Baoding had a total population of 2 million, as of 2002.
Mandarin Chinese is popularly used.
Carved out from Beijing’s ecclesial territory, the vicariate of Central Zhili was established in 1910 and was entrusted to French Vincentians. The vicariate was further divided in 1924 when jurisdiction in neighbouring Anguo and Yixian was established. It was later renamed to Baoding and was elevated to a diocese in the year 1946.
The Vatican recognizes 12 dioceses in Hebei that come under the Archdiocese of Beijing, along with the Diocese of Tianjin. The “open” church community however reorganized them as per the government administrative divisions. It combined Anguo, Zhaoxian and Zhengding diocese to form Shijiazhuang diocese, and merged Yixian into Baoding. The government later restructured the administrative divisions and put Anguo under Baoding.
Baoding is easily accessible by land, and has three expressways to connect it with Beijing, Shijiazhuang and Tianjin. It is also located along the railway line servicing trains from Middle and Southwest China.
Baoding has an airport, but it is too small to be ranked among the top 150 airports of China. Beijing has the largest airport in the country.
Baoding has a continental, monsoon-influenced, semi-arid climate, characterised by hot, humid summers and generally cold, windy, and very dry winters. More than half of the annual rainfall, falls in the summer months of July and August alone, but it is highly variable and not reliable. This amount has averaged to 513 mm per annum, in the city itself.
The State Council of Baoding, in 1992, established the Baoding High-tech Industrial Development Zone (Boading HIDZ).

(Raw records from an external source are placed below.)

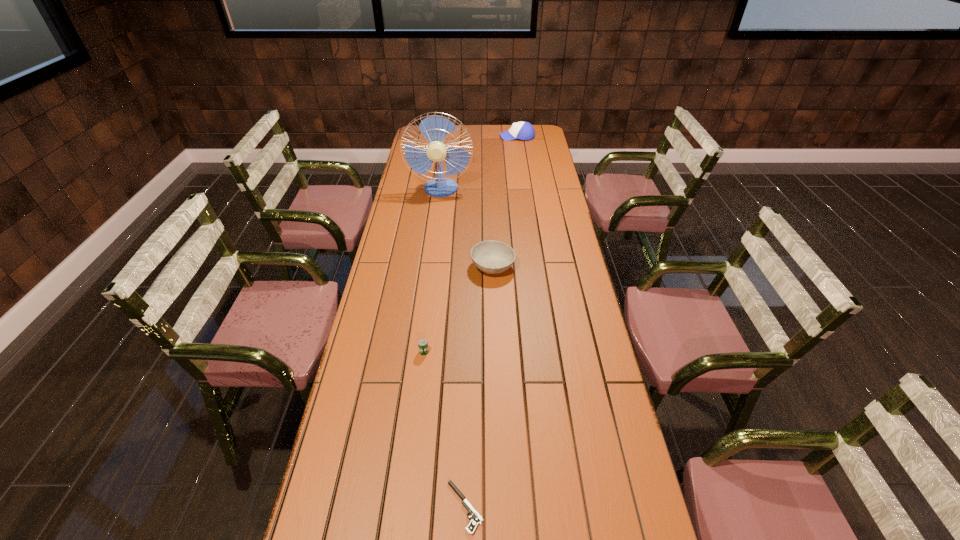 Where is `free space located at the front of the fourth nearest object where the blades are visible`? The height and width of the screenshot is (540, 960). free space located at the front of the fourth nearest object where the blades are visible is located at coordinates (436, 230).

You are a GUI agent. You are given a task and a screenshot of the screen. Output one action in this format:
    pyautogui.click(x=<x>, y=<y>)
    Task: Click on the vacant space located on the front-facing side of the farthest object
    
    Given the screenshot: What is the action you would take?
    pyautogui.click(x=489, y=137)

Image resolution: width=960 pixels, height=540 pixels. In order to click on vacant space located on the front-facing side of the farthest object in this screenshot , I will do `click(444, 137)`.

Find the location of a particular element. The height and width of the screenshot is (540, 960). vacant space located 0.380m on the front-facing side of the farthest object is located at coordinates (431, 137).

Identify the location of vacant region located on the left of the third tallest object. The height and width of the screenshot is (540, 960). (452, 267).

This screenshot has width=960, height=540. In order to click on vacant space located on the right of the fourth tallest object in this screenshot , I will do `click(448, 352)`.

Find the location of a particular element. Image resolution: width=960 pixels, height=540 pixels. free space located on the front-facing side of the nearest object is located at coordinates (319, 507).

The image size is (960, 540). In order to click on vacant space situated on the front-facing side of the nearest object in this screenshot , I will do `click(363, 507)`.

Find the location of a particular element. free location located on the front-facing side of the nearest object is located at coordinates (407, 507).

You are a GUI agent. You are given a task and a screenshot of the screen. Output one action in this format:
    pyautogui.click(x=<x>, y=<y>)
    Task: Click on the object positioned at the far edge
    
    Given the screenshot: What is the action you would take?
    pyautogui.click(x=522, y=130)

New energy is the main industry in the development zone, and is known by the name “Valley of Electricity”, in China. The Ministry of Science and Technology in 2003, designated the zone as China’s only national industrial base for new energy and power equipment manufacturing.

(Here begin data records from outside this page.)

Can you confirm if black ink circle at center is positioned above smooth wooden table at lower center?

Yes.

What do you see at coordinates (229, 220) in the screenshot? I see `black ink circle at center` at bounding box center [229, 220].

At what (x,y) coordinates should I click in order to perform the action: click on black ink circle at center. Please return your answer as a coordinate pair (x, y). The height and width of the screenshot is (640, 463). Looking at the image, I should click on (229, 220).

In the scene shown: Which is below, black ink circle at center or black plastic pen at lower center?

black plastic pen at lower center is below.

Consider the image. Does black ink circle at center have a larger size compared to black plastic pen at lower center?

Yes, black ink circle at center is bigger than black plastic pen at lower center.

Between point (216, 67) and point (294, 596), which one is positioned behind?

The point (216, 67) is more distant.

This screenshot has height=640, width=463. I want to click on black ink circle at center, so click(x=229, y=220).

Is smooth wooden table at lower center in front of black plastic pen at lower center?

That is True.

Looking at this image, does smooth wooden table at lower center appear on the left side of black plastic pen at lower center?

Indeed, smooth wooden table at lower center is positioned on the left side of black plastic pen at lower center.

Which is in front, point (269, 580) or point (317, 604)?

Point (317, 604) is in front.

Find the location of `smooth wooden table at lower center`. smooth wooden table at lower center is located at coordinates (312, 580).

Yingli Solar, a 2010 World Cup Sponsor, had its headquarters in the zone. Yingli was once a pioneer in the photovoltaic field. Baoding still houses a huge factory campus, and has a spacious museum dedicated to the glory days of Yingli.
Baoding has 20 universities and tertiary institutes, one of which is North China Electric Power University. The Beijing-based University once moved its base to Baoding in the 1970s, and relocated back to Beijing in 2006. It now has two campuses in the two cities, respectively.
Constructed by and affiliated with the State’s Ministry of Education, the University Council is composed of seven mega-corporations specialized in power supply. It is one of the 100 listed universities of the “211 Project” which was launched in the 1990s, aiming at cultivating strategies for socio-economic development.
Baoding Balls, which has its origins in the Ming Dynasty (1368-1644), consists of two or more balls that are rotated repeatedly in one’s hand. It is mainly used for physical therapy—to regain muscle strength and motor skills after surgery. It is also used as an exercise tool for enhancing finger dexterity.
Another thing Baoding is famous for is the Lurou Huoshao (Donkey Burger), where shredded donkey meat, lettuce, and chopped green peppers are placed within a roasted, semi-flaky wheaten bread pocket (Huoshao). It is a popular street food in Baoding, and is even served in high-end restaurants there.
Baoding is a prefecture-level city that borders the national capital, Beijing, to the north, and the provincial capital, Shijiazhuang, to the south. It has been nicknamed the “South Gate of Beijing”, owing to its unique geographical location.
It covers three districts, four county-level cities and 18 countries, under government administration division, and has a territorial area of 22,190 sq. kilometer.